5.      Da`i itu ibarat penjual dagangan. Semakin pandai dia menawarkan dagangannya pada orang lain, maka dagangannya akan semakin laku. Begitu pula seorang da`i, semakin ia pandai mengambil simpati masyarakat, maka semakin besar kesempatan dakwah itu akan mereka terima. Oleh karena itu, Islam selalu mengendepankan cara dakwah yang penuh dengan kasih sayang dan menolak cara-cara pemaksaan dan  kekerasan. Kewajiban seorang da’i harus bisa membaca kepribadian mad’unya (yang diajak) sehingga dia bisa berinteraksi terhadap mad’unya dengan baik. Dia harus berpikir, apa akibatnya bila dia bersikap sangat tegas dan bahkan memberi hukuman yang berat kepada mad’u tadi. Apakah mad’u itu bertipe orang yang akan mengikuti da’i hanya dengan sekali peringatan saja. Bila cukup sekali kenapa harus diulang? Bila bisa diselesaikan dengan halus kenapa dengan kasar? Ini dilakukan untuk menghindari madhorot yang lebih besar. Jadi, seorang da`i harus mempunyai ilmu yang luas dan hikmah yang tinggi. Tidak hanya sekedar ingin berdakwah. Oleh karena itu, dalam berdakwah dibutuhkan adanya hamasatusy syabab wa hikmatusy syuyukh. Yaitu: semangat menggelora seorang pemuda dan kebijaksanaan seseorang yang sudah tua. Dua hal ini harus digabungkan. Bila salah satu tidak ada, maka akan pincang akibatnya dan tidak akan terjadi kebaikan.
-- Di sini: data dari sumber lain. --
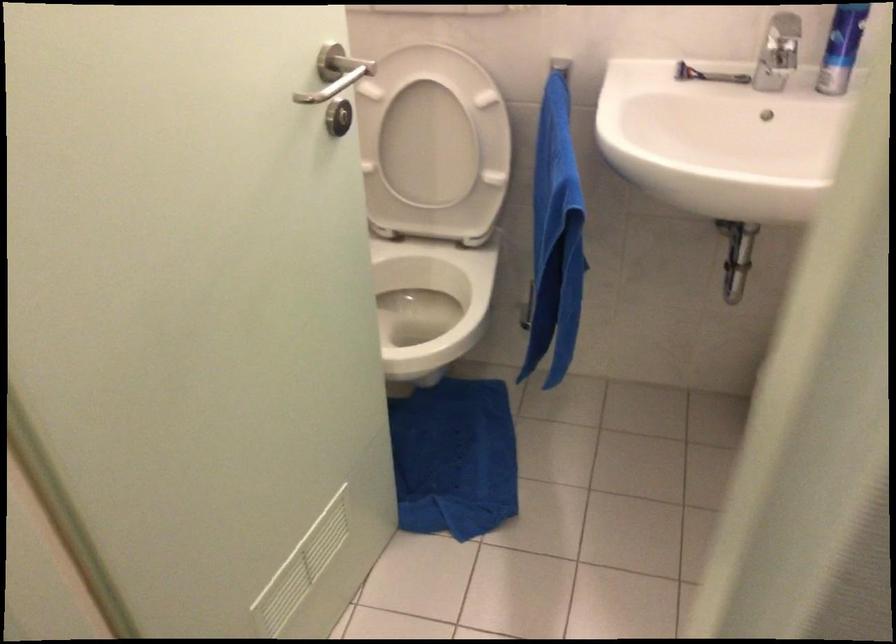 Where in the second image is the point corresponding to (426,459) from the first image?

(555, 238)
6.      Tidak semua masalah akan selesai dengan kekerasan. Adakalanya bila kita bersikap keras, maka masalah lain justru akan muncul karena kekerasan tersebut. Sehingga masalah tidak akan selesai, tapi malah justru bertambah. Hendaknya kita bisa menempatkan sesuatu pada tempatnya dan pada porsi yang tepat, supaya tidak menyesal di akhir perkara.

7.      Sesungguhnya dalam lemah lembut itu terdapat berbagai kelebihan. Rasulullah bersabda, "Sesungguhnya Allah itu Maha Lemah-lembut dan mencintai sikap lemah-lembut. Allah memberikan sesuatu dengan jalan lemah-lembut, yang tidak dapat diberikan jika dicari dengan cara kekerasan, juga sesuatu yang tidak dapat diberikan selain dengan jalan lemah- lembut itu." (HR. Muslim).
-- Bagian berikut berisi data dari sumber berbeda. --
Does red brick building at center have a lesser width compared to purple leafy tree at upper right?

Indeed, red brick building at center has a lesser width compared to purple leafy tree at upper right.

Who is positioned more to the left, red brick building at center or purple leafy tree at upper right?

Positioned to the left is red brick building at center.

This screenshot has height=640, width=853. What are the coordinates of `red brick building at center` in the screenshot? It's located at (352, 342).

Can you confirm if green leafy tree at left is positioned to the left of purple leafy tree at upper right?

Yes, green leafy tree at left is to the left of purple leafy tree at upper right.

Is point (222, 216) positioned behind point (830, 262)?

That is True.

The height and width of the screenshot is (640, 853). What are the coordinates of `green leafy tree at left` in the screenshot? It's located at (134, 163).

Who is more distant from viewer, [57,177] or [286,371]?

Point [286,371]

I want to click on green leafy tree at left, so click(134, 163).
8.      Alkisah, ada seorang tabi’in bernama Sa’id bin Jubair. Beliau tinggal di rumah susun. Rumah di atas beliau adalah rumah seorang majusi (penyembah api). Setiap hari, selama bertahun-tahun, Rumah Sa’id bin Jubair selalu dibasahi oleh air dari kamar mandi orang majusi tadi. Tetapi Sa’id diam dan tidak mengingatkannya. Beliau tetap bersabar dan setiap kali tempat yang dipakai untuk menadahi tetesan air itu penuh, beliau membuangnya tanpa banyak bicara. Hingga suatu ketika, Sa’id hendak meninggal, beliau memanggil orang majusi tadi. Beliau meminta maaf karena telah memanggilnya dan menyuruhnya untuk memperbaiki kamar mandinya, karena khawatir bila anak turunnya tidak sekuat beliau dalam bersabar, sehingga melakukan sesuatu yang tidak pantas. Akhirnya, karena merasa sangat takjub dan terkesima atas sikap Sa’id, orang majusi tadi langsung masuk Islam. Inilah contoh manfaat sikap santun kepada orang lain. Bisa saja orang yang belum beriman menjadi beriman karena sikap baik kita pada mereka.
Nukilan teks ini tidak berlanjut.